I like the way Matt Vasilogambros succinctly framed the conflict between the transformation of the media industry in the Internet age, and journalism’s continuous commitment to “the investigation and reporting of events, issues, and trends to a broad audience.” He reminds us that while being first to break news and attracting large audiences is all important to the media business, truth must be the foremost goal of the journalism profession.
More than ever, given our increasingly fast paced society and disruptive business models, we need to keep in mind that “the fundamental things apply, as time goes by.”
Even in this Internet age where the news delivered not only in traditional media but also in cyberspace, real news and real views should always prevail.
Posted by: Eleazar | Entrepinoy Bank | August 17, 2010 at 12:10 PM
Good article. I think about journalism and its future a lot. I see journalism as helping opur communities and individuals tell their stories and to communicate those stories to a broader audience. It is so easy to get siloed in our own small worlds not knowing what goes on next door. And now our technologies make it easier than ever for us to "preach to the choir" and have a blinkered view of the world where we communicate with like-minded people all the time.
One key role for journalists is to help us know more abut each other so that we aren't strange to each other. And that will contribute to a better society, imho.
Ted Nelson said that as fish live in water we live in media. People often cry that the media is dying but that is not true, we now have more media in more forms, at any time of the day than ever in our history. And there is more coming, a veritable media tsunami. How will that change us?

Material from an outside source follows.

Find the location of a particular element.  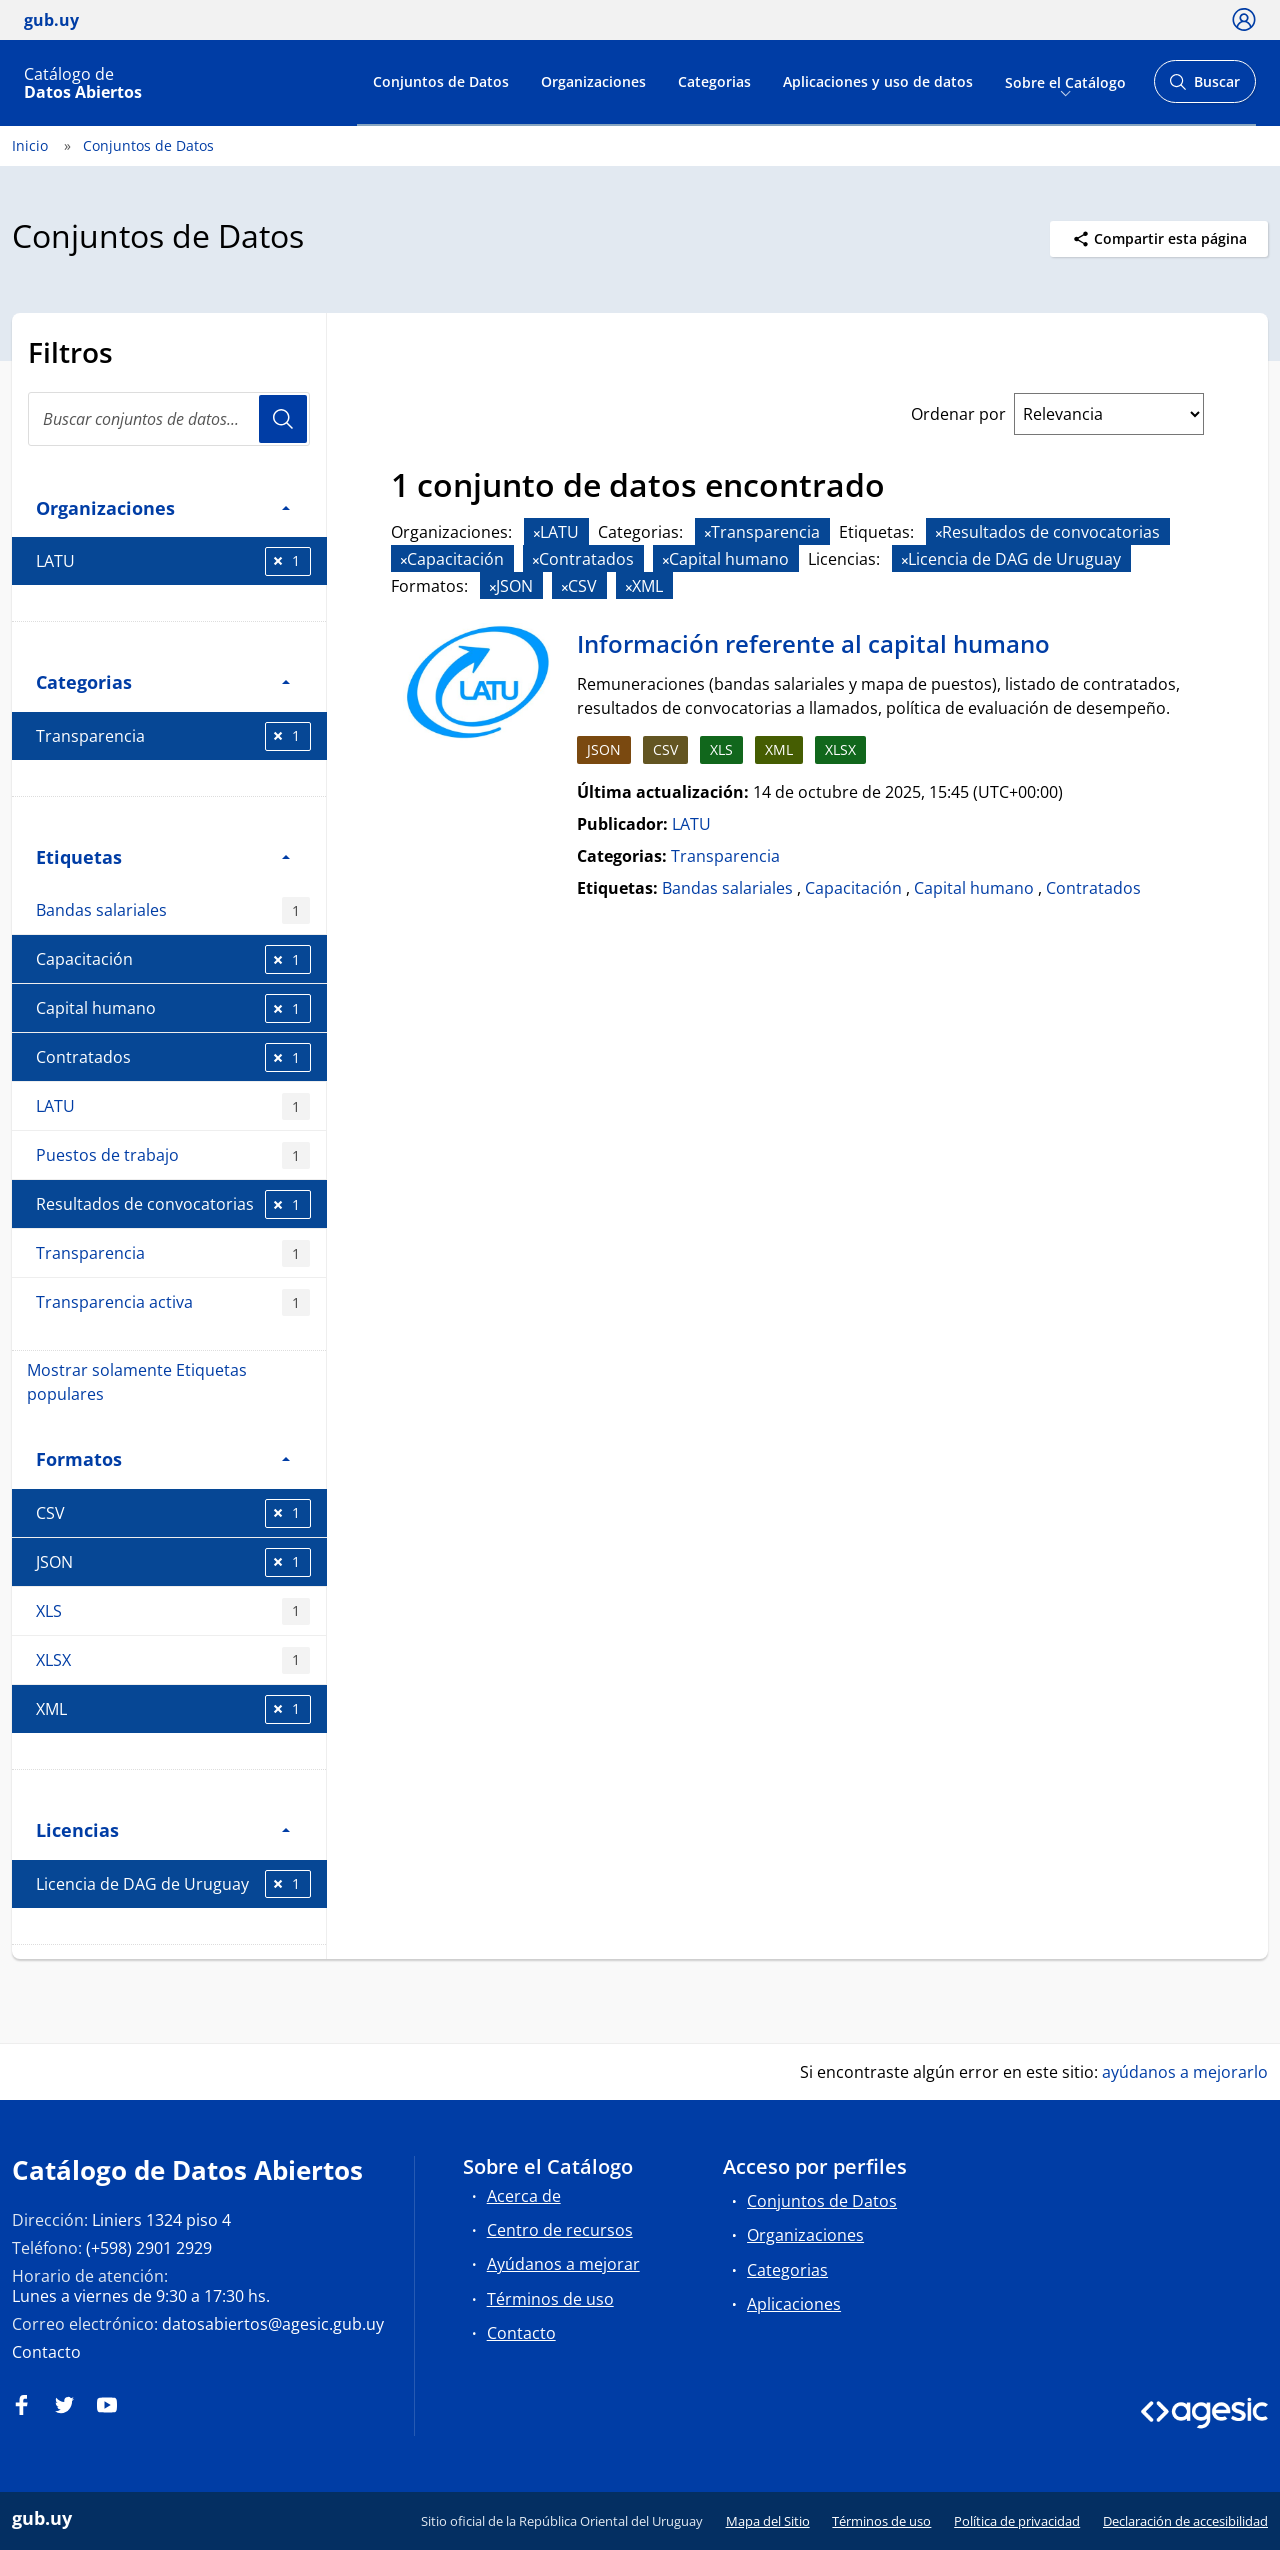

Licencia de DAG de Uruguay is located at coordinates (173, 1884).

Media is the way our society "thinks." And just as in software engineering we have "garbage in, garbage out," a high quality media will help us make the right decisions. And there are many important decisions to be made, individual and as a society: education, environment, economy, ecology, energy, elder care ... and those are just the ones that start with "e" there are plenty more!

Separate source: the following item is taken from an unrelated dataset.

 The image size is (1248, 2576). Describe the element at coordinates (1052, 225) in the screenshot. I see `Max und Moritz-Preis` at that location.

Garbage media will lead to bad decisions which is why figuring a way to pay for quality media/quality journalism is very important. I look at it as one of *the* most important and most challenging problems that we face today.
Posted by: Tom Foremski | August 18, 2010 at 06:48 PM
Thanks for the Shirley Sherrod Story. This is an excellent example of how thwarting communication and polarizing an emotive subject can lead to irresponsible journalism. In fact , this is precisely the reason why we must view everything we read and watch with a grain of salt as a journalist may ulterior motives for presenting an article or a program with certain biases.